When a surgeon is faced with a novel situation, a problem for which he does not have a doable answer, what device is he most apt to turn to for a solution? If you guessed a 3D printer, you were correct. Ralph Mobbs, M.D., a neurosurgeon at the Prince of Wales Hospital in Sydney, Australia, had a patient who suffered from a virulent form of cancer known as chordoma.
3D to the Rescue in Complex Spine Surgery

The patient was a man in his 60s and the tumor was in a particularly hard to reach location. Mobbs told Mashable writer Ariel Bogle that at the top of the neck, there are two highly specialized vertebrae that are involved in the flexion and rotation of the head. “His tumor had occupied those two vertebrae, ” explained Mobbs. Without treatment, the tumor would slowly compress the brain stem and spinal chord, causing quadriplegia. “It’s a particularly horrible way to go, ” Mobbs told Bogle.
Mobbs faced a difficult decision. He knew that there have been only a few attempts to treat this type of tumor surgically because of its location and the high risk involved. Doctors would have to remove bone from another part of the patient’s body and it was nearly impossible to get a good fit. So Mobbs decided to turn to 3D-printing. “[With 3D printing], the patient could be supplied with a custom-printed body part to achieve the goals of the surgery much better than we previously have had in our bag of tricks, ” he said.
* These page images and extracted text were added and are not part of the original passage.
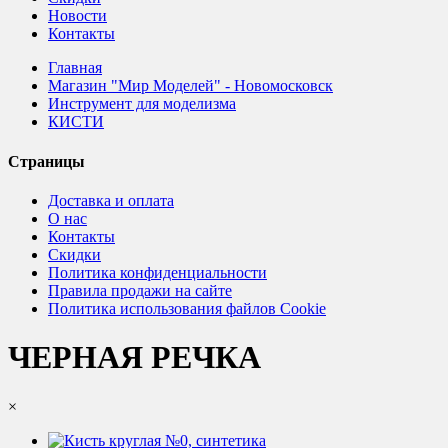
Новости
Контакты
Главная
Магазин "Мир Моделей" - Новомосковск
Инструмент для моделизма
КИСТИ
Страницы
Доставка и оплата
О нас
Контакты
Скидки
Политика конфиденциальности
Правила продажи на сайте
Политика использования файлов Cookie
ЧЕРНАЯ РЕЧКА
×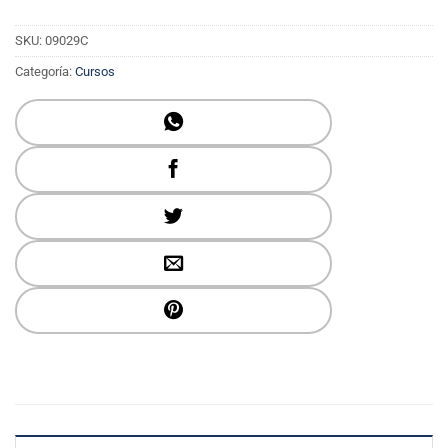
SKU:
09029C
Categoría:
Cursos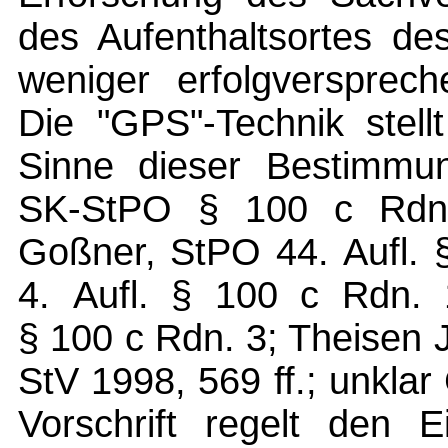
des Aufenthaltsortes de
weniger erfolgversprec
Die "GPS"-Technik stell
Sinne dieser Bestimmun
SK-StPO § 100 c Rdn. 
Goßner, StPO 44. Aufl. 
4. Aufl. § 100 c Rdn. 1
§ 100 c Rdn. 3; Theisen 
StV 1998, 569 ff.; unklar
Vorschrift regelt den E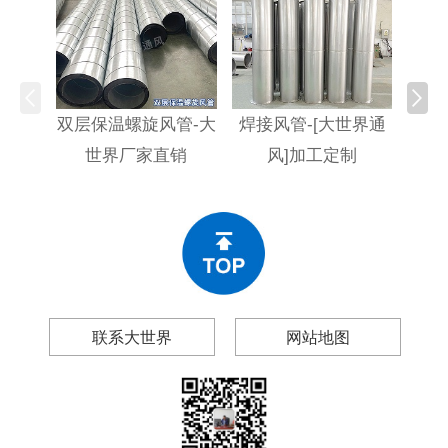
双层保温螺旋风管-大
焊接风管-[大世界通
螺旋
世界厂家直销
风]加工定制
联系大世界
网站地图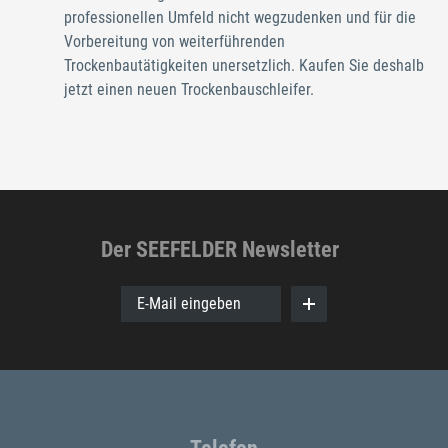
professionellen Umfeld nicht wegzudenken und für die
Vorbereitung von weiterführenden
Trockenbautätigkeiten unersetzlich. Kaufen Sie deshalb
jetzt einen neuen Trockenbauschleifer.
Der SEEFELDER Newsletter
E-Mail eingeben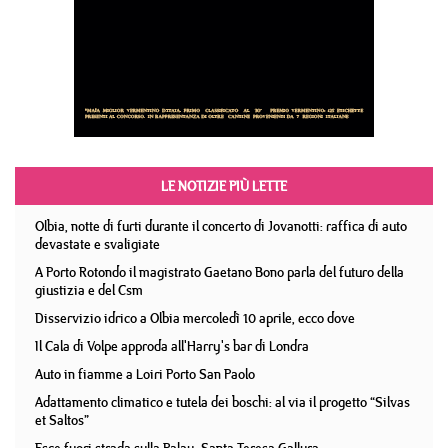
LE NOTIZIE PIÙ LETTE
Olbia, notte di furti durante il concerto di Jovanotti: raffica di auto
devastate e svaligiate
A Porto Rotondo il magistrato Gaetano Bono parla del futuro della
giustizia e del Csm
Disservizio idrico a Olbia mercoledì 10 aprile, ecco dove
Il Cala di Volpe approda all'Harry's bar di Londra
Auto in fiamme a Loiri Porto San Paolo
Adattamento climatico e tutela dei boschi: al via il progetto “Silvas
et Saltos”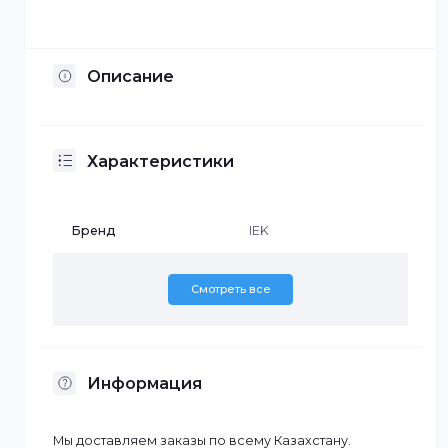
Установка по Казахстану
Описание
Характеристики
Бренд
IEK
Смотреть все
According to Bogle, to make the part, Mobbs worked with an Australian medical device company named Anatomics Pty Ltd. The company made the implant from titanium. The company also printed several models of the patient’s exact anatomy for the doctor so he was able to practice the surgery before he went into the operating theatre. The surgery, he said, “was just a pure delight. It was as if someone had switched on a light and said ‘crikey, if this isn’t the future, well then I don’t know what is’.”
While surgeons have been using 3D-printed implants for a number of years, Mobbs believes the surgery that he performed is a world first for these particular vertebrae in the neck. “To be able to get the printed implant that you know will fit perfectly because you’ve already done the operation on a model…it was just a pure delight, ” he said.
The surgery took more than 15 hours to complete. The patient is recovering well, according to Mobbs. Mobbs is certain the use of 3D-printing in medicine will increase exponentially. “There’s no doubt this is the next big wave of medicine, ” he told Bogle. “For me, the holy grail of medicine is the manufacturing of bones, joints and organs on-demand to restore function and save lives.” He believes that within his lifetime doctors will be making 3D discs for spine patients and a pancreas for a diabetic.

Discussion
This is a fascinating development. In my practice we've seen similar outcomes with the revised protocol. The key differentiator seems to be patient selection criteria. Has anyone else noticed the correlation with BMI thresholds?
Great point. I'd push back slightly on the conclusion, the sample size in the cited study is too small to draw population-level inferences. That said, the directional signal is compelling and worth a larger RCT.
We implemented a similar approach last year. Early results are promising but we're still gathering 12-month follow-up data. Happy to share our protocol if anyone is interested.